Do fictional characters have human rights? Feminists working with the Japanese government apparently think so.
Media depictions of sexual violence against women constitute a violation of the human rights of women, and are a major obstacle to the creation of a gender-equal society.
Where violent or sexual media depictions of women are concerned, we must promote public understanding of this as a “human rights violation,” and ensure media are subjected to voluntary restraints.
Voluntary censorship of media depictions of sexual violence should be promoted, and laws including censorship of virtual sexual violence against women in DVDs, video and PC games should be considered.
Rarely has the concept of “human rights” been abused so egregiously as by the latest wave of feminist inspired moral panic over two dimensional media.

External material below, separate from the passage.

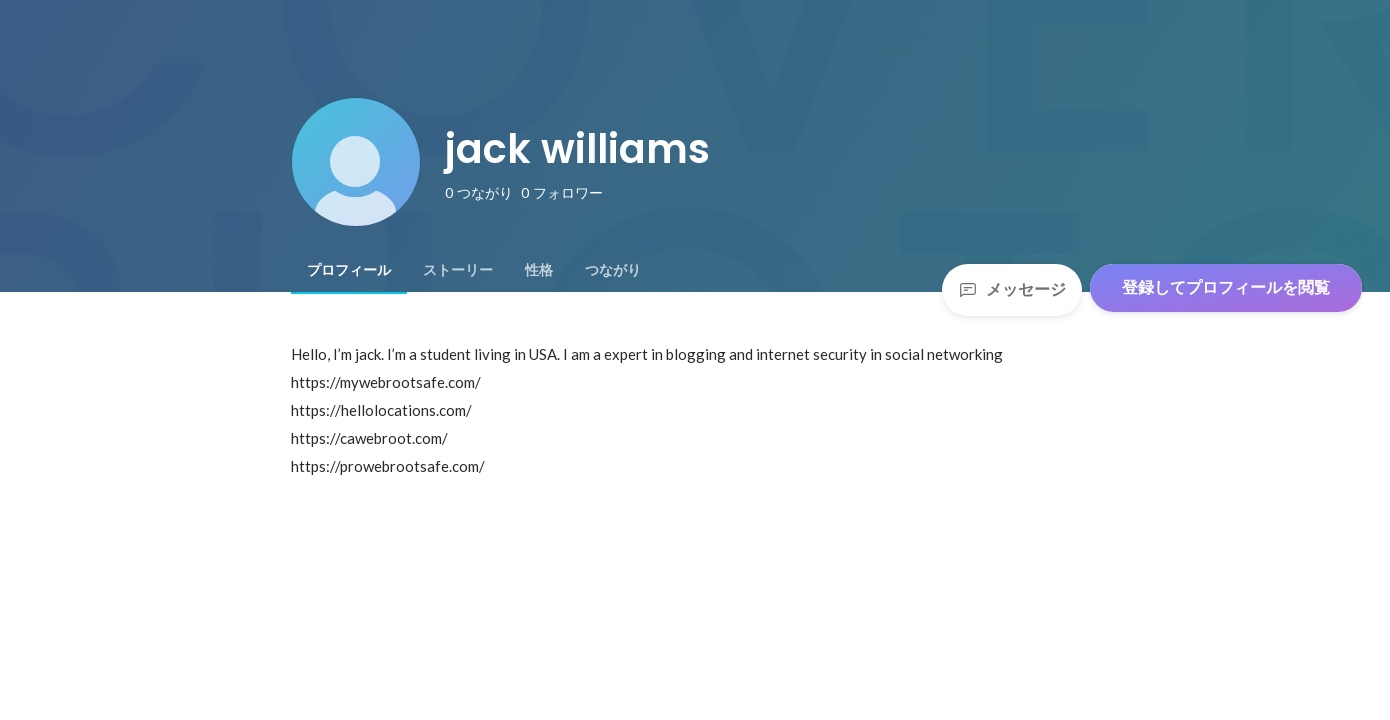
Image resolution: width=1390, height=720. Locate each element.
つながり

In fact even the most cursory consideration reveals censorship according to “virtual human rights” could easily threaten a complete elimination of freedom of expression – if fictional women and children have human rights, by extension even men may have them too, meaning any story dealing with nonconsensual violence against men (practically all fiction of any interest) involves massive human rights violations.
Indeed, any criticism of the brave defenders of the rights of non-existent people might as well be condemned as promoting human rights violations.
The fundamental irony of using the rubric of “human rights” to rob people of one of their most fundamental rights seems lost on the advocates of this new wave of moral hysteria – hardly surprising considering it appears they have simply decided to parrot a serious sounding UN buzzword in the hopes of giving their extremist writings an air of legal credibility, with no appreciation of the ridiculousness of what they are saying.